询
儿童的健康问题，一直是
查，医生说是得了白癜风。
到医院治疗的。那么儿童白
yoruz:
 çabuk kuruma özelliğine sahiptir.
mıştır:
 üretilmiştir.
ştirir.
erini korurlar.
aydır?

----

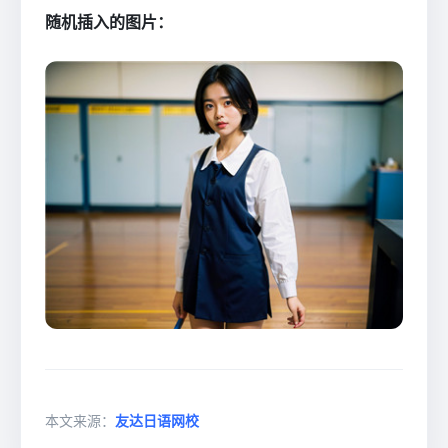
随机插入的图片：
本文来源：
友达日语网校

----

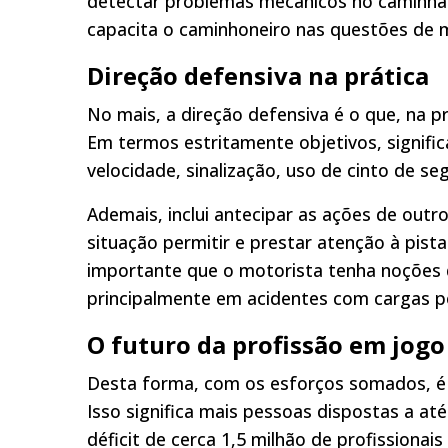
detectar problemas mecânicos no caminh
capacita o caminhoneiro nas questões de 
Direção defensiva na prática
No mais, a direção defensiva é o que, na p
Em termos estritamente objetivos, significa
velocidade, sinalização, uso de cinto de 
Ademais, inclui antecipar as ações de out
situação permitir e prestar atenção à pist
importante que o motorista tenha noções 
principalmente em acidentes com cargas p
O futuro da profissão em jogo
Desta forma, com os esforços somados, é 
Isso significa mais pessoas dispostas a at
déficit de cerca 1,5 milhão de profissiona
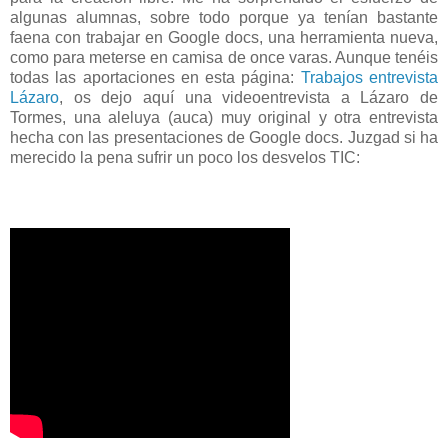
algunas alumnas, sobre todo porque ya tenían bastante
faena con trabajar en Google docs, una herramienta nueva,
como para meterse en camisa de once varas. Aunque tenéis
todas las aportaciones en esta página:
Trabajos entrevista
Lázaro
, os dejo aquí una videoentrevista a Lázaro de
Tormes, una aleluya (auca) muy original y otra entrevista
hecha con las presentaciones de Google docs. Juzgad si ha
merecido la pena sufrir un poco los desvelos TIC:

----

▸ **Task objective**: From the material above, output only the span of lines that starts at the one containing "No mais, a direção defensiva é o que, na p" and finishes at the one containing "como para meterse", word for word and free of pictures.

▸ **Response**:
No mais, a direção defensiva é o que, na p
Em termos estritamente objetivos, significa
velocidade, sinalização, uso de cinto de 
Ademais, inclui antecipar as ações de out
situação permitir e prestar atenção à pist
importante que o motorista tenha noções 
principalmente em acidentes com cargas p
O futuro da profissão em jogo
Desta forma, com os esforços somados, é 
Isso significa mais pessoas dispostas a at
déficit de cerca 1,5 milhão de profissiona
algunas alumnas, sobre todo porque ya tenían bastante
faena con trabajar en Google docs, una herramienta nueva,
como para meterse en camisa de once varas. Aunque tenéis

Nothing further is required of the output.